A tentativa independentista em curso na Catalunha é encarada por Madrid e por Barcelona segundo óticas totalmente opostas. Para Madrid, o Estatuto de Autonomia em vigor é suficiente para garantir aos catalães uma ampla margem de atuação nos vários domínios da vida social, política e económica. Para Barcelona, ou melhor, para o Presidente da Generalitat, Charles Puigdemont, mas também para Oriol Junqueras, Carme Forcadell, Ada Colau e dirigentes e militantes dos partidos com intenção independentista, a autonomia não chega e, por isso, o afã independentista autoriza o Parlamento da Catalunha a aprovar leis contrárias ao Estatuto.
Como se percebe, o extremar de posições não vai permitir as condições para uma análise menos emotiva e mais racional do processo. Aquela que permitiria uma solução negociada. Por isso, o divórcio, a acontecer no curto prazo, será litigioso. Divórcio que, diga-se, não parece ir acontecer.

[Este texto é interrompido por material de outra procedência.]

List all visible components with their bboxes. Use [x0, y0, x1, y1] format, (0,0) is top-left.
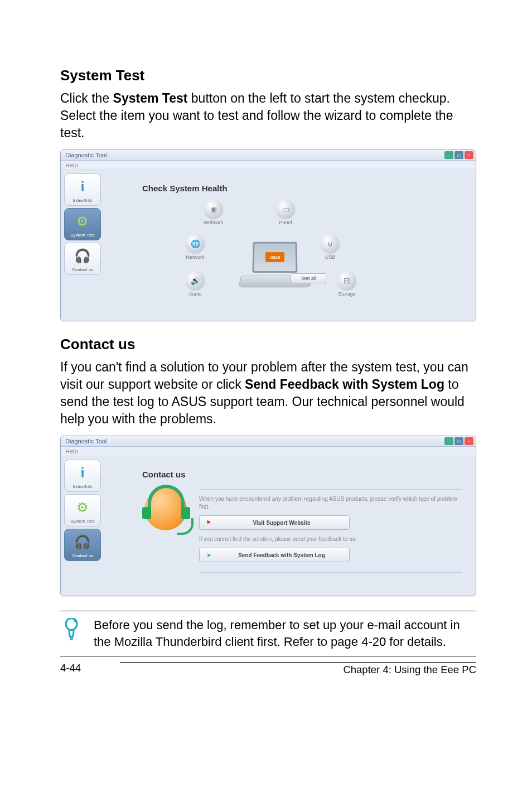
- audio-icon: 🔊: [186, 271, 205, 290]
- titlebar: Diagnostic Tool – □ ×: [61, 150, 476, 161]
- page-footer: 4-44 Chapter 4: Using the Eee PC: [60, 662, 476, 676]
- storage-icon: ⊟: [337, 271, 356, 290]
- contact-note-2: If you cannot find the solution, please …: [199, 535, 462, 543]
- panel-title: Contact us: [142, 470, 462, 479]
- usb-icon: ⊌: [321, 234, 340, 253]
- sidebar-item-label: Contact us: [72, 553, 93, 558]
- heading-system-test: System Test: [60, 67, 476, 84]
- menubar[interactable]: Help: [61, 447, 476, 456]
- svg-point-1: [74, 620, 77, 622]
- sidebar-item-contact[interactable]: 🎧 Contact us: [64, 529, 101, 561]
- headset-icon: 🎧: [72, 532, 93, 553]
- health-label: Storage: [338, 291, 356, 297]
- sidebar-item-system-test[interactable]: ⚙ System Test: [64, 208, 101, 240]
- app-window-contact: Diagnostic Tool – □ × Help i Index/Info …: [60, 436, 476, 596]
- heading-contact-us: Contact us: [60, 336, 476, 353]
- brand-badge: /SUS: [265, 252, 284, 262]
- network-icon: 🌐: [186, 234, 205, 253]
- health-item-usb[interactable]: ⊌ USB: [321, 234, 340, 260]
- health-label: Audio: [188, 291, 201, 297]
- close-icon[interactable]: ×: [465, 151, 473, 159]
- send-icon: ➤: [204, 550, 213, 559]
- health-item-storage[interactable]: ⊟ Storage: [337, 271, 356, 297]
- page-number: 4-44: [60, 662, 81, 676]
- visit-support-button[interactable]: ⚑ Visit Support Website: [199, 515, 350, 530]
- info-icon: i: [72, 462, 93, 484]
- sidebar: i Index/Info ⚙ System Test 🎧 Contact us: [64, 173, 101, 317]
- health-item-network[interactable]: 🌐 Network: [186, 234, 205, 260]
- health-label: Webcam: [204, 220, 223, 225]
- health-label: Panel: [279, 220, 292, 225]
- sidebar-item-label: Contact us: [72, 267, 93, 272]
- panel-icon: ▭: [276, 200, 295, 219]
- health-item-webcam[interactable]: ◉ Webcam: [204, 200, 223, 225]
- minimize-icon[interactable]: –: [444, 437, 453, 445]
- sidebar-item-label: Index/Info: [72, 484, 92, 489]
- health-item-panel[interactable]: ▭ Panel: [276, 200, 295, 225]
- maximize-icon[interactable]: □: [454, 151, 463, 159]
- window-controls: – □ ×: [444, 437, 473, 445]
- flag-icon: ⚑: [204, 518, 213, 527]
- button-label: Send Feedback with System Log: [219, 552, 345, 558]
- tip-note: Before you send the log, remember to set…: [60, 611, 476, 656]
- send-feedback-button[interactable]: ➤ Send Feedback with System Log: [199, 548, 350, 562]
- gear-icon: ⚙: [72, 211, 93, 232]
- chapter-label: Chapter 4: Using the Eee PC: [120, 662, 476, 676]
- window-controls: – □ ×: [444, 151, 473, 159]
- sidebar-item-contact[interactable]: 🎧 Contact us: [64, 243, 101, 275]
- headset-icon: 🎧: [72, 245, 93, 267]
- window-title: Diagnostic Tool: [65, 438, 107, 445]
- sidebar-item-system-test[interactable]: ⚙ System Test: [64, 494, 101, 526]
- sidebar-item-label: System Test: [70, 519, 94, 524]
- sidebar-item-info[interactable]: i Index/Info: [64, 173, 101, 206]
- webcam-icon: ◉: [204, 200, 223, 219]
- maximize-icon[interactable]: □: [454, 437, 463, 445]
- button-label: Visit Support Website: [219, 520, 345, 526]
- panel-title: Check System Health: [142, 183, 462, 193]
- window-title: Diagnostic Tool: [65, 152, 107, 158]
- contact-note-1: When you have encountered any problem re…: [199, 495, 462, 511]
- info-icon: i: [72, 176, 93, 197]
- menubar[interactable]: Help: [61, 161, 476, 170]
- sidebar-item-label: Index/Info: [72, 198, 92, 203]
- body-contact-us: If you can't find a solution to your pro…: [60, 359, 476, 428]
- close-icon[interactable]: ×: [465, 437, 473, 445]
- body-system-test: Click the System Test button on the left…: [60, 90, 476, 142]
- test-all-button[interactable]: Test all: [291, 273, 326, 283]
- health-item-audio[interactable]: 🔊 Audio: [186, 271, 205, 297]
- health-area: ◉ Webcam ▭ Panel 🌐 Network ⊌ USB 🔊 A: [114, 200, 462, 306]
- tip-icon: [60, 617, 83, 641]
- sidebar-item-label: System Test: [70, 233, 94, 238]
- health-label: Network: [186, 254, 204, 260]
- gear-icon: ⚙: [72, 497, 93, 518]
- sidebar: i Index/Info ⚙ System Test 🎧 Contact us: [64, 460, 101, 592]
- app-window-health: Diagnostic Tool – □ × Help i Index/Info …: [60, 149, 476, 321]
- health-label: USB: [325, 254, 336, 260]
- minimize-icon[interactable]: –: [444, 151, 453, 159]
- sidebar-item-info[interactable]: i Index/Info: [64, 460, 101, 492]
- titlebar: Diagnostic Tool – □ ×: [61, 436, 476, 447]
- laptop-illustration: /SUS: [237, 241, 309, 294]
- headset-illustration: [142, 486, 190, 534]
- tip-text: Before you send the log, remember to set…: [94, 617, 473, 650]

Alain Dieckhoff (2001) considera que existem dois fatores que favorecem uma secessão por consentimento mútuo. Um deles prende-se com a existência de um contexto democrático-liberal que possibilite o diálogo e evite o recurso à violência, tanto verbal como física. O outro fator tem a ver com aquilo que designa como “a deliquescência progressiva do centro”, ou seja, com a existência de forças centrífugas que um centro enfraquecido não faz questão de combater.
Um centro que desistiu do projeto comum. Cada uma das partes pode ir à sua vida. Nem é preciso invocar elementos do foro histórico-cultural. A manifestação de vontade é suficiente. Tal como acontece com os casais, basta mencionar a incompatibilidade de feitios ou de projetos de vida.
Os parágrafos iniciais mostram que, no caso em apreço, estas condições não estão reunidas, embora a Espanha se assuma como uma democracia. Só que, para a Constituição e para os partidos que dominam a vida política espanhola, designadamente os dois maiores – PP e PSOE -, a Nação espanhola é a pátria comum e indivisível de todos os espanhóis. Por isso, não é de estranhar a reduzida simpatia com que os espanhóis, entre os quais uma parte considerável de catalães, olha para a convocação unilateral do referendo.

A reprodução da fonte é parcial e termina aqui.